Sometimes I need reminders to let my mind know that running a marathon when the race is only a few hundred meters is not exactly efficient. I woke up with the scenes from the story below playing repeatedly in my head this morning. After a few disturbing dreams last night, which are a friendly reminder for me to sleep less, it was odd that this story is what I woke up seeing in my mind because I’ve been doing a lot of letting go in the past couple of weeks.
Expectations of what I want in life don’t always pan out as planned but when I cut out the “stuff” and stick to the core of what makes me happy, I’m very blessed. Maybe not with the societal norms of material goods, fancy cars and jewelry, but people, love, and the energy that those people share with me is enough to keep a smile on my face and laughter in my heart during the toughest of times.

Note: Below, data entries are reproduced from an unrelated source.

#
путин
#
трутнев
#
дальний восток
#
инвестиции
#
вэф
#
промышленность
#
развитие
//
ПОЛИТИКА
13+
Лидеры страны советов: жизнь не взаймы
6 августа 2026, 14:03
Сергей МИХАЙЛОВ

As I continue soul searching for the chapters in my real life “choose your own adventure” book, the story below, and the mandala above are helping to create the next path. Ironically, they both come from my past, or previous chapters, where I may have chosen a different path to get to where I am today. The two key points that I’ve come to after this morning are:
1. The right thing to do isn’t always the same as what the societal rules would suggest. (Story below)
2. Just because I put in the effort to create something beautiful, something I can be proud of, doesn’t mean it has to remain in the physical sense but rather it remains in my heart. Seeing the Buddhist Monks create the mandala in person and knowing that it is such a short lived entity before being blown away, makes me realize that the work I put into things is minimally significant compared to the joy its results may bring myself and others.
Two traveling monks reached a river where they met a young woman. Wary of the current, she asked if they could carry her across. One of the monks hesitated, but the other quickly picked her up onto his shoulders, transported her across the water, and put her down on the other bank. She thanked him and departed.
As the monks continued on their way, the one was brooding and preoccupied. Unable to hold his silence, he spoke out. “Brother, our spiritual training teaches us to avoid any contact with women, but you picked that one up on your shoulders and carried her!”
“Brother,” the second monk replied, “I set her down on the other side, while you are still carrying her.”